Statistical guidance for experimental design and data analysis of mutation detection in rare monogenic mendelian diseases by exome sequencing

Degui Zhi, Rui Chen, Degui Zhi, Rui Chen

Abstract

Recently, whole-genome sequencing, especially exome sequencing, has successfully led to the identification of causal mutations for rare monogenic Mendelian diseases. However, it is unclear whether this approach can be generalized and effectively applied to other Mendelian diseases with high locus heterogeneity. Moreover, the current exome sequencing approach has limitations such as false positive and false negative rates of mutation detection due to sequencing errors and other artifacts, but the impact of these limitations on experimental design has not been systematically analyzed. To address these questions, we present a statistical modeling framework to calculate the power, the probability of identifying truly disease-causing genes, under various inheritance models and experimental conditions, providing guidance for both proper experimental design and data analysis. Based on our model, we found that the exome sequencing approach is well-powered for mutation detection in recessive, but not dominant, Mendelian diseases with high locus heterogeneity. A disease gene responsible for as low as 5% of the disease population can be readily identified by sequencing just 200 unrelated patients. Based on these results, for identifying rare Mendelian disease genes, we propose that a viable approach is to combine, sequence, and analyze patients with the same disease together, leveraging the statistical framework presented in this work.

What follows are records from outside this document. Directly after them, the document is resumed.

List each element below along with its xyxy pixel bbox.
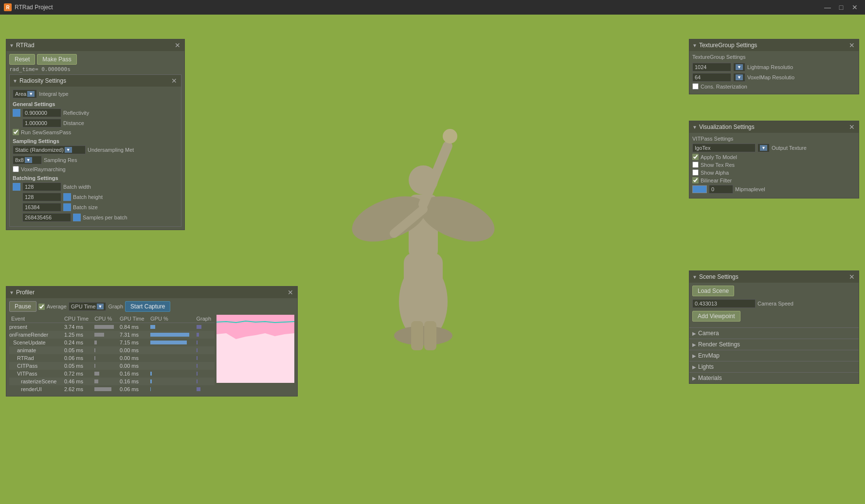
radiosity-close-button[interactable]: ✕ [170,77,178,85]
profiler-cpu-time-cell: 0.72 ms [62,370,92,378]
voxelmap-res-dropdown[interactable]: ▼ [733,73,745,82]
samples-per-batch-slider[interactable] [73,214,81,221]
batch-height-slider[interactable] [63,193,71,201]
lightmap-res-dropdown[interactable]: ▼ [733,63,745,72]
profiler-toolbar: Pause Average GPU Time ▼ Graph Start Cap… [9,301,294,312]
col-gpu-pct-header: GPU % [148,315,195,323]
profiler-cpu-time-cell: 0.06 ms [62,354,92,362]
profiler-event-cell: VITPass [9,370,62,378]
profiler-close-button[interactable]: ✕ [287,288,294,296]
scene-section-label: Lights [698,363,714,370]
profiler-collapse-arrow[interactable]: ▼ [9,290,14,295]
profiler-gpu-pct-cell [148,339,195,346]
batch-width-input[interactable] [22,182,61,191]
col-event-header: Event [9,315,62,323]
average-checkbox[interactable] [38,304,45,310]
load-scene-button[interactable]: Load Scene [692,286,734,296]
minimize-button[interactable]: — [821,2,834,13]
scene-close-button[interactable]: ✕ [848,273,856,281]
output-texture-row: ▼ Output Texture [692,144,856,152]
gpu-time-dropdown[interactable]: GPU Time ▼ [69,302,107,311]
samples-per-batch-input[interactable] [22,213,71,222]
restore-button[interactable]: □ [835,2,847,13]
batch-height-input[interactable] [22,193,61,201]
bilinear-filter-checkbox[interactable] [692,177,699,183]
profiler-cpu-pct-cell [92,370,118,378]
undersampling-row: Static (Randomized) ▼ Undersampling Met [13,145,178,154]
bilinear-filter-label: Bilinear Filter [701,178,732,183]
undersampling-label: Undersampling Met [88,147,134,153]
texture-close-button[interactable]: ✕ [848,41,856,49]
scene-section-label: Camera [698,330,719,337]
texture-collapse-arrow[interactable]: ▼ [692,43,697,48]
visualization-collapse-arrow[interactable]: ▼ [692,125,697,130]
integral-type-dropdown[interactable]: Area ▼ [13,90,37,98]
batch-size-input[interactable] [22,203,61,212]
batch-size-slider[interactable] [63,203,71,211]
distance-input[interactable] [22,119,61,127]
scene-section-arrow: ▶ [692,342,696,347]
scene-section-camera[interactable]: ▶ Camera [689,327,859,339]
profiler-event-cell: animate [9,346,62,354]
samples-per-batch-label: Samples per batch [83,215,127,220]
voxel-raymarching-label: VoxelRaymarching [21,166,66,172]
radiosity-collapse-arrow[interactable]: ▼ [13,78,18,84]
window-controls: — □ ✕ [821,2,861,13]
igotex-input[interactable] [692,144,756,152]
cons-rasterization-checkbox[interactable] [692,83,699,90]
lightmap-res-dropdown-arrow: ▼ [736,64,743,70]
voxel-raymarching-checkbox[interactable] [13,166,19,172]
show-tex-res-checkbox[interactable] [692,162,699,168]
scene-section-envmap[interactable]: ▶ EnvMap [689,350,859,361]
add-viewpoint-button[interactable]: Add Viewpoint [692,311,740,322]
pause-button[interactable]: Pause [9,301,36,312]
scene-section-lights[interactable]: ▶ Lights [689,361,859,372]
scene-section-render-settings[interactable]: ▶ Render Settings [689,339,859,350]
sampling-res-value: 8x8 [15,157,24,163]
rtrad-close-button[interactable]: ✕ [174,41,181,49]
profiler-event-cell: onFrameRender [9,331,62,339]
scene-collapse-arrow[interactable]: ▼ [692,274,697,280]
profiler-main: Event CPU Time CPU % GPU Time GPU % Grap… [9,315,294,393]
profiler-row: VITPass 0.72 ms 0.16 ms [9,370,215,378]
show-alpha-checkbox[interactable] [692,169,699,176]
sampling-res-dropdown[interactable]: 8x8 ▼ [13,156,42,164]
visualization-close-button[interactable]: ✕ [848,123,856,131]
run-sew-seams-checkbox[interactable] [13,129,19,135]
rtrad-collapse-arrow[interactable]: ▼ [9,43,14,48]
undersampling-dropdown[interactable]: Static (Randomized) ▼ [13,145,86,154]
col-graph-header: Graph [195,315,215,323]
run-sew-seams-row: Run SewSeamsPass [13,129,178,135]
undersampling-value: Static (Randomized) [15,147,64,153]
mip-level-input[interactable] [709,185,733,194]
reset-button[interactable]: Reset [9,54,35,65]
camera-speed-input[interactable] [692,299,756,308]
svg-rect-6 [404,253,443,311]
texture-panel-header: ▼ TextureGroup Settings ✕ [689,39,859,51]
mip-level-row: Mipmaplevel [692,185,856,194]
integral-type-row: Area ▼ Integral type [13,90,178,98]
voxelmap-res-input[interactable] [692,73,731,82]
lightmap-res-input[interactable] [692,63,731,72]
make-pass-button[interactable]: Make Pass [37,54,76,65]
rad-time-label: rad_time= 0.000000s [9,66,71,72]
profiler-event-cell: renderUI [9,385,62,393]
profiler-gpu-time-cell: 0.16 ms [118,378,148,385]
visualization-panel: ▼ Visualization Settings ✕ VITPass Setti… [689,121,859,198]
close-button[interactable]: ✕ [848,2,861,13]
apply-to-model-checkbox[interactable] [692,154,699,160]
profiler-gpu-pct-cell [148,354,195,362]
profiler-graph-cell [195,339,215,346]
start-capture-button[interactable]: Start Capture [125,301,170,312]
profiler-cpu-time-cell: 2.62 ms [62,385,92,393]
reflectivity-label: Reflectivity [63,110,89,116]
batch-width-slider[interactable] [13,183,20,191]
camera-speed-row: Camera Speed [692,299,856,308]
app-title: RTRad Project [15,4,821,11]
output-texture-dropdown[interactable]: ▼ [757,144,770,152]
title-bar: R RTRad Project — □ ✕ [0,0,865,15]
reflectivity-slider[interactable] [13,109,20,117]
scene-section-materials[interactable]: ▶ Materials [689,372,859,383]
sampling-res-label: Sampling Res [44,157,77,163]
reflectivity-input[interactable] [22,108,61,117]
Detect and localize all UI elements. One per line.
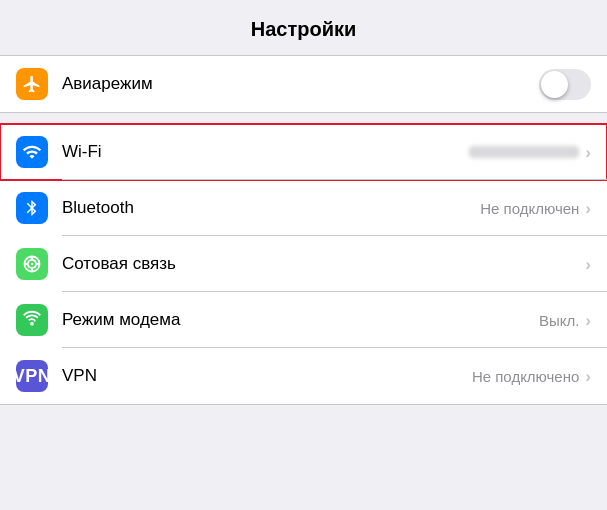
vpn-value: Не подключено — [472, 368, 579, 385]
hotspot-icon — [21, 309, 43, 331]
bluetooth-icon-wrap — [16, 192, 48, 224]
hotspot-icon-wrap — [16, 304, 48, 336]
wifi-icon — [22, 142, 42, 162]
airplane-label: Авиарежим — [62, 74, 539, 94]
settings-row-cellular[interactable]: Сотовая связь › — [0, 236, 607, 292]
page-title: Настройки — [0, 0, 607, 55]
wifi-chevron: › — [585, 144, 591, 161]
bluetooth-icon — [23, 198, 41, 218]
settings-row-hotspot[interactable]: Режим модема Выкл. › — [0, 292, 607, 348]
vpn-label: VPN — [62, 366, 472, 386]
airplane-toggle[interactable] — [539, 69, 591, 100]
settings-group-connectivity: Wi-Fi › Bluetooth Не подключен › Со — [0, 123, 607, 405]
vpn-icon: VPN — [13, 366, 52, 387]
bluetooth-label: Bluetooth — [62, 198, 480, 218]
cellular-chevron: › — [585, 256, 591, 273]
bluetooth-chevron: › — [585, 200, 591, 217]
settings-row-bluetooth[interactable]: Bluetooth Не подключен › — [0, 180, 607, 236]
settings-row-wifi[interactable]: Wi-Fi › — [0, 124, 607, 180]
cellular-label: Сотовая связь — [62, 254, 585, 274]
airplane-icon-wrap — [16, 68, 48, 100]
hotspot-value: Выкл. — [539, 312, 579, 329]
cellular-icon — [22, 254, 42, 274]
wifi-value-blurred — [469, 146, 579, 158]
vpn-chevron: › — [585, 368, 591, 385]
wifi-icon-wrap — [16, 136, 48, 168]
svg-point-2 — [31, 263, 34, 266]
bluetooth-value: Не подключен — [480, 200, 579, 217]
settings-group-airplane: Авиарежим — [0, 55, 607, 113]
vpn-icon-wrap: VPN — [16, 360, 48, 392]
airplane-icon — [22, 74, 42, 94]
settings-row-airplane[interactable]: Авиарежим — [0, 56, 607, 112]
cellular-icon-wrap — [16, 248, 48, 280]
settings-row-vpn[interactable]: VPN VPN Не подключено › — [0, 348, 607, 404]
hotspot-label: Режим модема — [62, 310, 539, 330]
hotspot-chevron: › — [585, 312, 591, 329]
wifi-label: Wi-Fi — [62, 142, 469, 162]
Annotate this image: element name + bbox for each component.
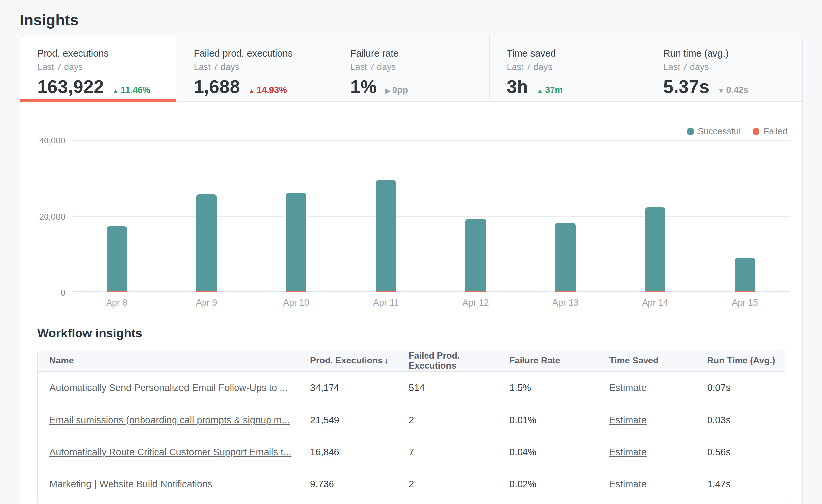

Conflict of interest statement

Competing Interests: The authors have declared that no competing interests exist.

Figures

Figure 1. The calculated power of exome…
Figure 1. The calculated power of exome sequencing for rare monogenic Mendelian diseases for various parameter combinations.
Figure 2. Genes underlying highly heterogeneous diseases…
Figure 2. Genes underlying highly heterogeneous diseases can be identified by sequencing a moderate sized sample.
The calculated power with varying degrees of genetic heterogeneities (R) ranging from 0.01 to 1 is shown. Upper panel: power of Tr for detecting a recessive gene; Middle panel: power difference Tr-Ta for detecting a recessive gene; Lower panel: power of Td for detecting a dominant gene. Other parameters are fixed to the default values: number of mutations m = 300; total number of genes M = 20,000; sensitivity of detecting mutations Ps = 0.8; and the mutation probability equals genome-wide average w = 1. See Tables S2, S3 and S4 for more dense sampling of R values. Note that power does not always increase monotonously with sample sizes (zigzag line patterns). The loss of power upon increase of sample size is related to discrete changes in the significance level cutoff of the test and thus very small test size (not close to 0.05) as shown in Table S1, since the distribution of the test statistic is discrete.
Figure 3. High sensitivity of detecting mutations…
Figure 3. High sensitivity of detecting mutations is required to achieve a useful power.
The power for varying degrees of sensitivities of mutation detection, ranging from 0.1 to 1 is shown. Other parameters are fixed to the default values: number of mutations m = 300; total number of genes M = 20,000; genetic heterogeneity R = 0.05; and the mutation probability equals genome-wide average w = 1. See Tables S5 and S6 for more dense coverage of sensitivities of mutation detection.
Figure 4. Strict filtering of false positives…
Figure 4. Strict filtering of false positives has limited impact on recessive diseases but dramatically reduces the power of detecting dominant disease genes.
The power for varying degrees of filtering efficiencies, ranging from 5 to 500, is shown. Upper panel: power of Tr for recessive data; Lower panel: power of Td for dominant data. Other parameters are fixed to the default values: genetic heterogeneity R = 0.05; total number of genes M = 20,000; sensitivity of detecting mutations Ps = 0.8; and the mutation probability equals genome-wide average w = 1. See Tables S7 and S8 for more dense coverage of filtering efficiencies.
Figure 5. Power is low for long…
Figure 5. Power is low for long genes.
The power for varying degrees of relative mutation probabilities, ranging from 0.1 to 10 times the genome average is shown. Upper panel: power of Tr for recessive data; Lower panel: power of Tr for recessive data. Other parameters are fixed to the default values: number of mutations m = 300; genetic heterogeneity R = 0.05; total number of genes M = 20,000; and sensitivity of detecting mutations Ps = 0.8. See Tables S9 and S10 for more dense coverage of filtering efficiencies.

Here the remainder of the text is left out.